Exercise goal -> Among the entries below, find each line with "stadsträdgårdsmästare" and show it.

Exercise data ->
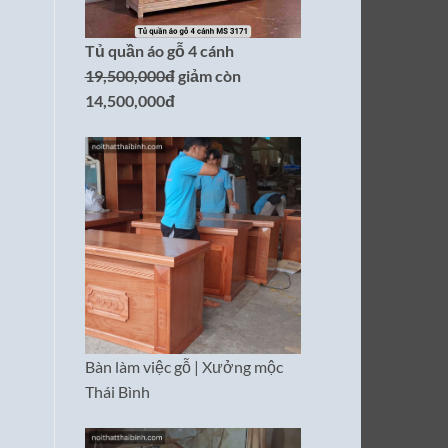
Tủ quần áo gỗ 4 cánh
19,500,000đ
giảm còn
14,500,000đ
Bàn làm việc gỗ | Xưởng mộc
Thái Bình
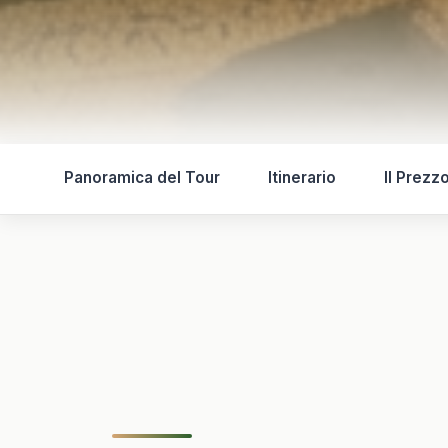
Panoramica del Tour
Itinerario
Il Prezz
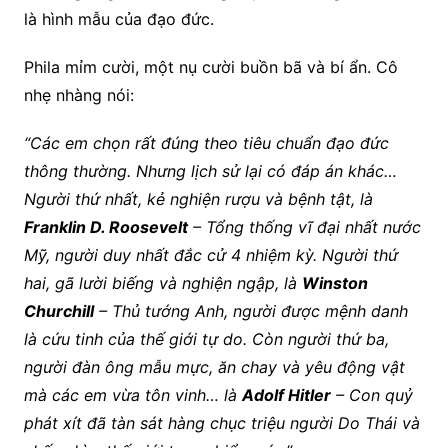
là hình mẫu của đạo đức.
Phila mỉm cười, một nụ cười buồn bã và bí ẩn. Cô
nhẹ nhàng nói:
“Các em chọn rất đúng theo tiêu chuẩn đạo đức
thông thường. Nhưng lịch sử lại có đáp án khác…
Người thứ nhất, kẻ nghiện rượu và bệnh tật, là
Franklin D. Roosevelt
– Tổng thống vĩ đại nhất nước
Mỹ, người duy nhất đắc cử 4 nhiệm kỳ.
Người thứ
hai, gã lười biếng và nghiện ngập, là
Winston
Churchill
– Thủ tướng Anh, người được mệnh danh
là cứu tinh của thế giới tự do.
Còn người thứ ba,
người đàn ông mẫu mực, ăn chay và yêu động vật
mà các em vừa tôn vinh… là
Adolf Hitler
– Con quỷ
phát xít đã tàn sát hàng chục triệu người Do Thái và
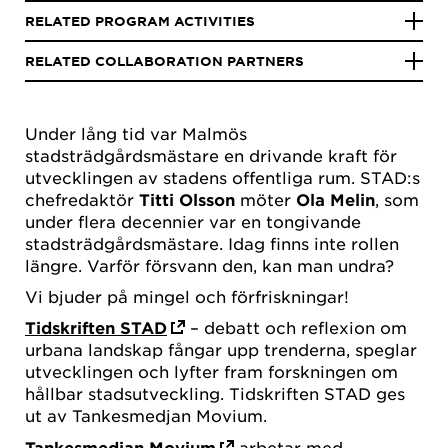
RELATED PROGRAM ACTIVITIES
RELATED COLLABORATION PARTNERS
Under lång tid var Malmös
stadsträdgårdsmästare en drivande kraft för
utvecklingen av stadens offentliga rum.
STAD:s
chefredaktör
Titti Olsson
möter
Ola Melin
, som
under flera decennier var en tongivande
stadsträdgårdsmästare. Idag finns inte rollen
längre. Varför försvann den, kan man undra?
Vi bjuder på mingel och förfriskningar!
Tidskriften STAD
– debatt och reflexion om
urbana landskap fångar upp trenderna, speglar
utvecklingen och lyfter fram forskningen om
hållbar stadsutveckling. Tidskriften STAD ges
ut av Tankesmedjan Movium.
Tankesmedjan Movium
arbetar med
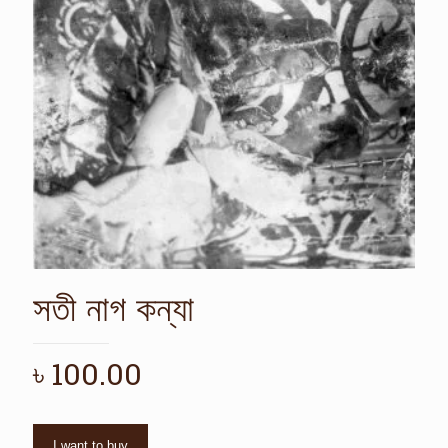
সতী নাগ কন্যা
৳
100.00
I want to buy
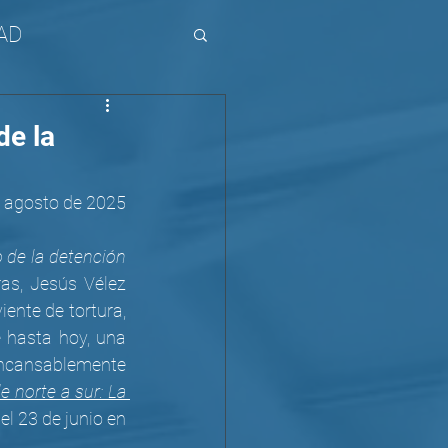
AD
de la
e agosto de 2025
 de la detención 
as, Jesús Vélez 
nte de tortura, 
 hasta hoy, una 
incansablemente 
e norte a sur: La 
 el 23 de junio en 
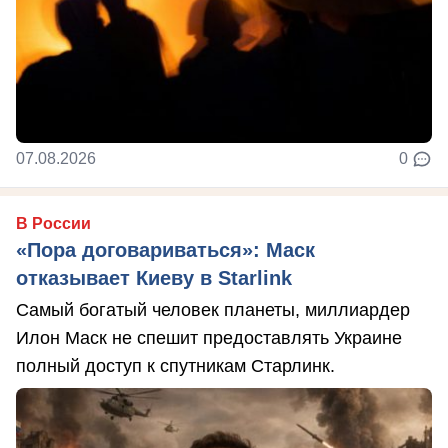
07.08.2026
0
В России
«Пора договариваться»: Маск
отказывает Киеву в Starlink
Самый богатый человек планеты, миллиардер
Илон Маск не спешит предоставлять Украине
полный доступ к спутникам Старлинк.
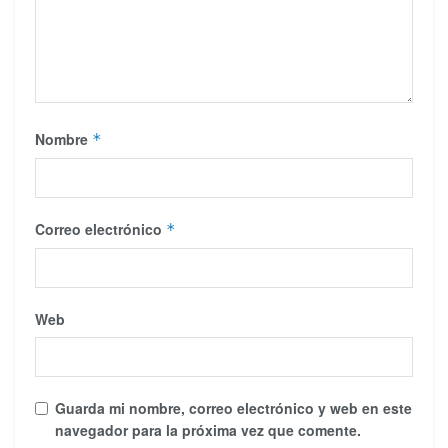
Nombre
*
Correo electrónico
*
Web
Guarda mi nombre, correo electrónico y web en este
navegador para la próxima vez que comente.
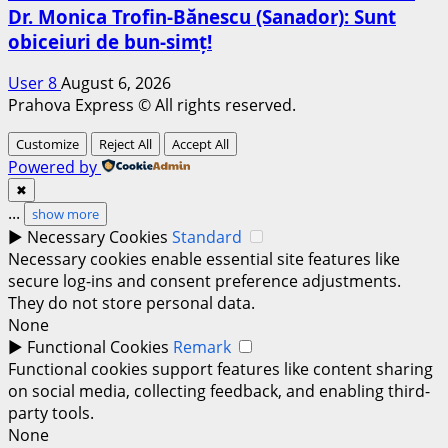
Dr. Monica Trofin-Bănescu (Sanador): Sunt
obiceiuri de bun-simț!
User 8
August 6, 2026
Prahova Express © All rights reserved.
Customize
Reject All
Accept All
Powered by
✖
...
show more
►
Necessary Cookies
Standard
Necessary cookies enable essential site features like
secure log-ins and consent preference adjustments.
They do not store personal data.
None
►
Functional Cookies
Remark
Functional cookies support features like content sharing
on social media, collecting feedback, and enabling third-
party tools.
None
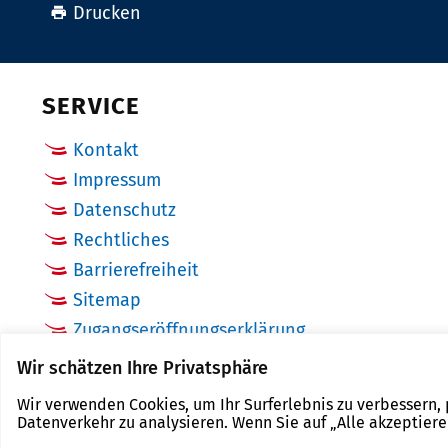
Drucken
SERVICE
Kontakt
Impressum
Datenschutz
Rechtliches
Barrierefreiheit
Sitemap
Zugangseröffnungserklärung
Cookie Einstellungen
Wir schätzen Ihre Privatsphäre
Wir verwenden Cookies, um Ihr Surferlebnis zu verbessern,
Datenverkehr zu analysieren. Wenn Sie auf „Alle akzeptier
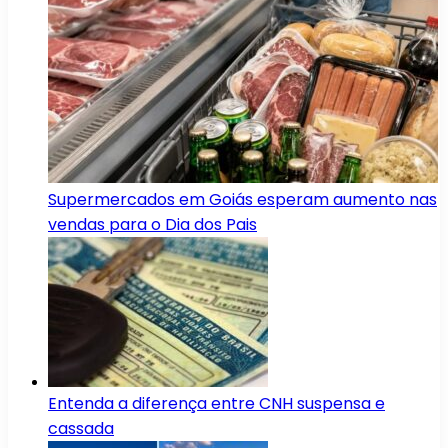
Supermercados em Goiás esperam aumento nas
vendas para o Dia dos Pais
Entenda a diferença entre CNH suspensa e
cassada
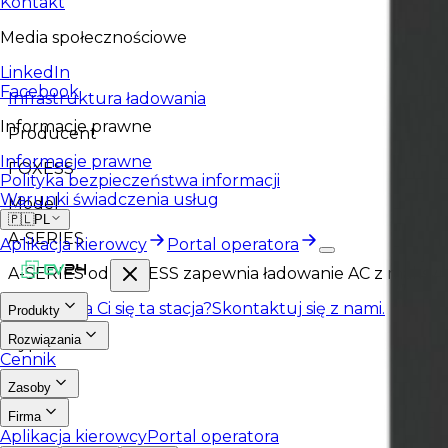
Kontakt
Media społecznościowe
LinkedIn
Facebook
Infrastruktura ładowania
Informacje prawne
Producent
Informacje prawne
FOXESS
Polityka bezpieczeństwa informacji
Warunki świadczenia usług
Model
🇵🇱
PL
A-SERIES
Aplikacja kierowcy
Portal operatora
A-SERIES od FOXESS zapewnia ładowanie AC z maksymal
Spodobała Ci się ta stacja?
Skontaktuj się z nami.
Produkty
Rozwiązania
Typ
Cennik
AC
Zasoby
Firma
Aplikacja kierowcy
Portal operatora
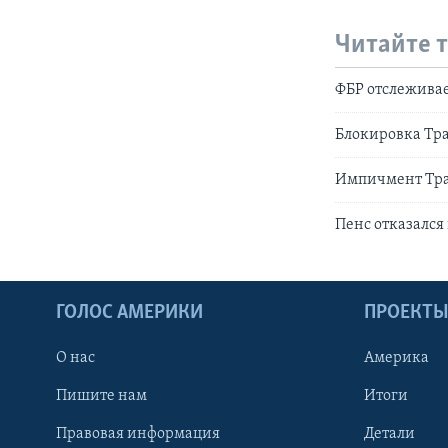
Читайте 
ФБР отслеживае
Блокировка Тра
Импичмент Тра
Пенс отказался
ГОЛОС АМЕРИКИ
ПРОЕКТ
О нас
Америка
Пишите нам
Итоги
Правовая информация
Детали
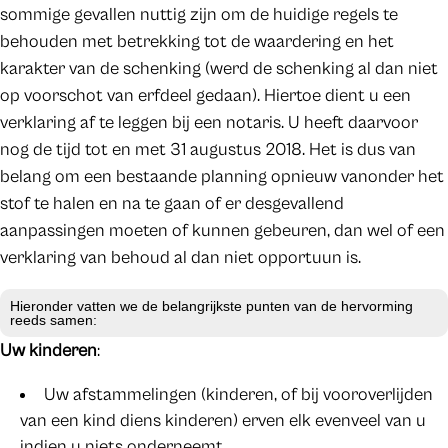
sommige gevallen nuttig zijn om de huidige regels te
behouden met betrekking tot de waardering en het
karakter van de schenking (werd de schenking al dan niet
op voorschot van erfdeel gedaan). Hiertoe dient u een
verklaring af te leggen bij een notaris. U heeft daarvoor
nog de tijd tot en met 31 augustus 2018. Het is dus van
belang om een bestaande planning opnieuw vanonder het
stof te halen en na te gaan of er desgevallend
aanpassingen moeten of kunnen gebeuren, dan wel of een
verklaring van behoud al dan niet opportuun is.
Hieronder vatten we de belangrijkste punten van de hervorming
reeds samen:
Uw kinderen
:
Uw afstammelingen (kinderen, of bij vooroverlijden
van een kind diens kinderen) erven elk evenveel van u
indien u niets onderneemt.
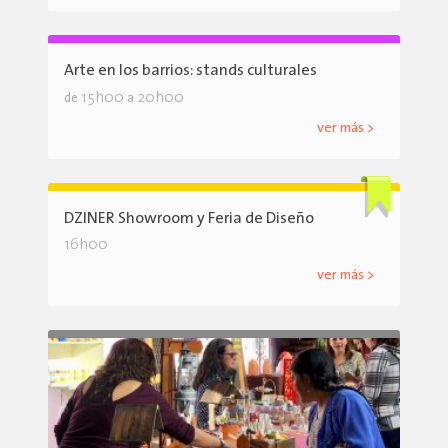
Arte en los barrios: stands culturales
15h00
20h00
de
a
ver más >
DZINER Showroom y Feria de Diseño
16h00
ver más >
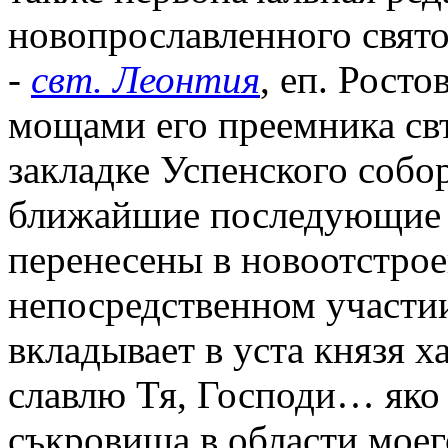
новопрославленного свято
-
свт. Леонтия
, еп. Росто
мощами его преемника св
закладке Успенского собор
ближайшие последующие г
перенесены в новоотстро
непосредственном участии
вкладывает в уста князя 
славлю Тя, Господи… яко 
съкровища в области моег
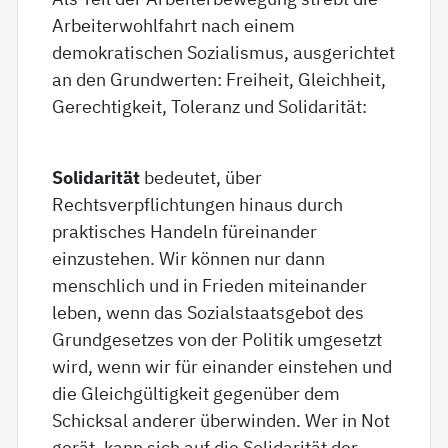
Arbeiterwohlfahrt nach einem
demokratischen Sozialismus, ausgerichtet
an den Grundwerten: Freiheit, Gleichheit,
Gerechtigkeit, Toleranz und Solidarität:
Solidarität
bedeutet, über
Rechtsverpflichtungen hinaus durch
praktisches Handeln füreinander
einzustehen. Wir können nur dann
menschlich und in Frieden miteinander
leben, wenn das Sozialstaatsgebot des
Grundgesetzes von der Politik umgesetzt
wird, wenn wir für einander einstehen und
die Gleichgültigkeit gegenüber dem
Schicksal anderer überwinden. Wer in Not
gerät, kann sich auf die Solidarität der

Final answer ->
stadsträdgårdsmästare en drivande kraft för
stadsträdgårdsmästare. Idag finns inte rollen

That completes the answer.